= Dick Diamond =

Australian writer (1906–1989)

Richard Frank Diamond (27 July 1906 – 9 February 1989), better known as Dick Diamond, was an Australian writer best known for Reedy River.

Diamond was born in England and migrated to Australia in 1914. He wrote plays, scripts and revues and worked as a journalist. He worked in Vietnam and China and was a member of the Communist Party of Australia.

In 1945 he was secretary of the Victorian Actors' Equity union, and state secretary of the Actors and Announcers Equity Association of Australia. He was part of the protest against British and US transcripts flooding Australian radio and bringing a "threat to the further development of our national culture and artistic talent", and limiting the number of overseas actors working in Australia.
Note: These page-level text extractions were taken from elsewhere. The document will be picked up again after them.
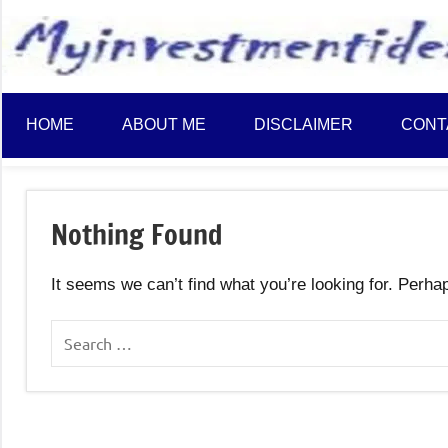
to
content
HOME
ABOUT ME
DISCLAIMER
CONT
Nothing Found
It seems we can’t find what you’re looking for. Perha
Search
for:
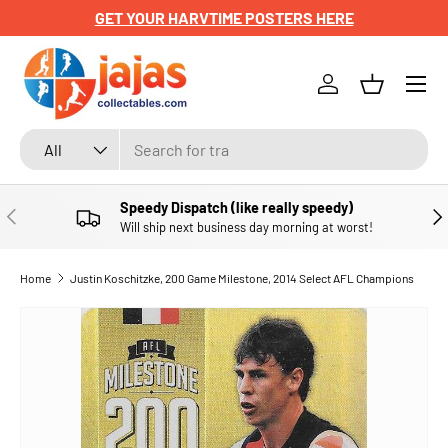
GET YOUR HARVTIME POSTERS HERE
SKIP TO CONTENT
Menu
Log in
Basket
Search
Product type
All
Speedy Dispatch (like really speedy)
PREVIOUS
NE
Will ship next business day morning at worst!
Home
Justin Koschitzke, 200 Game Milestone, 2014 Select AFL Champions
SKIP TO PRODUCT INFORMATION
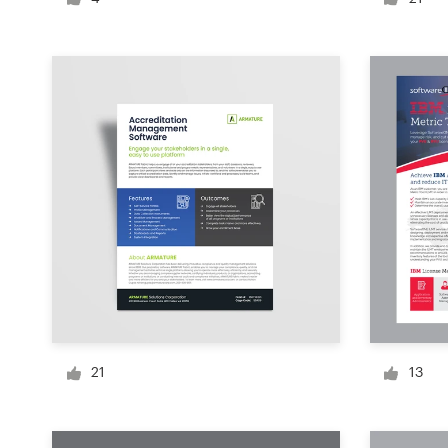
Logo design
Business card
Web page design
Brand guide
Browse all categories
Support
1 800 513 1678
21
13
Help Center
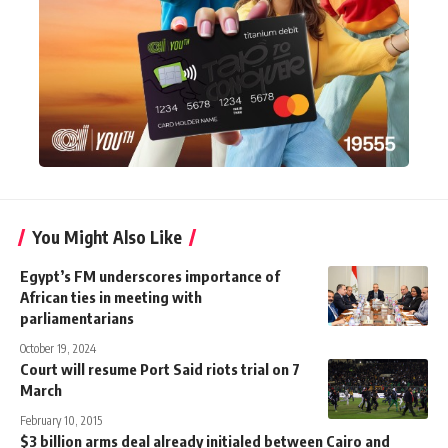
You Might Also Like
Egypt’s FM underscores importance of
African ties in meeting with
parliamentarians
October 19, 2024
Court will resume Port Said riots trial on 7
March
February 10, 2015
$3 billion arms deal already initialed between Cairo and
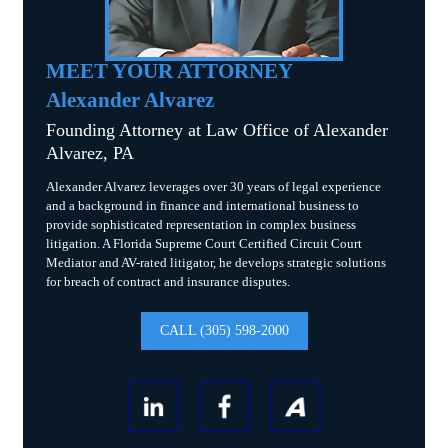
MEET YOUR ATTORNEY
Alexander Alvarez
Founding Attorney at Law Office of Alexander
Alvarez, PA
Alexander Alvarez leverages over 30 years of legal experience
and a background in finance and international business to
provide sophisticated representation in complex business
litigation. A Florida Supreme Court Certified Circuit Court
Mediator and AV-rated litigator, he develops strategic solutions
for breach of contract and insurance disputes.
CALL (305) 598-2000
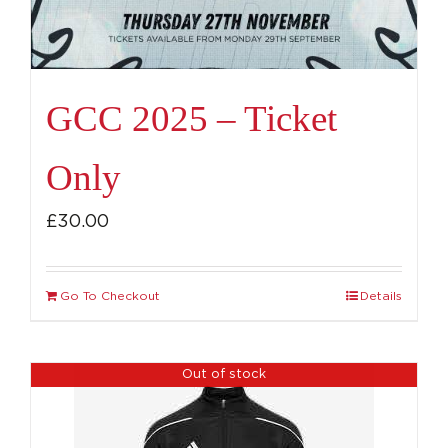
GCC 2025 – Ticket
Only
£
30.00
Go To Checkout
Details
Out of stock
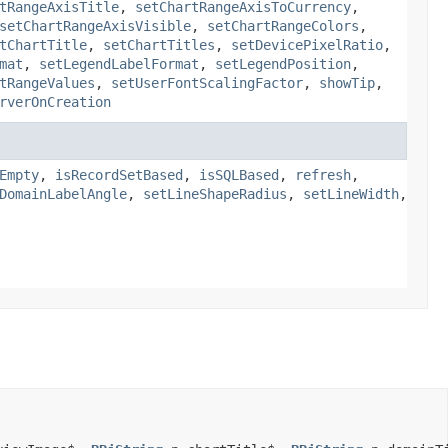
tRangeAxisTitle
,
setChartRangeAxisToCurrency
,
setChartRangeAxisVisible
,
setChartRangeColors
,
tChartTitle
,
setChartTitles
,
setDevicePixelRatio
,
mat
,
setLegendLabelFormat
,
setLegendPosition
,
tRangeValues
,
setUserFontScalingFactor
,
showTip
,
rverOnCreation
Empty
,
isRecordSetBased
,
isSQLBased
,
refresh
,
DomainLabelAngle
,
setLineShapeRadius
,
setLineWidth
,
Diamond was mentioned in the Royal Commission Inquiring into the Origins, Aims, Objects and Funds of the Communist Party in Victoria and Other Related Matters, as having incorrect record of employment and experience.

==Select works==

- Soak the Rich (1941), play

- Jack the Giant Killer (1947), pantomime, with lyrics and music by Mat Nemenoff, which began a three-week run in December. It featured a dame, a fairy queen, and referenced the capitalist system.

- Reedy River (1953), musical

- Under the Coolibah Tree (1955), musical

- The Walls are Down (1958), book, a collection of short stories of character sketches of Vietnamese people.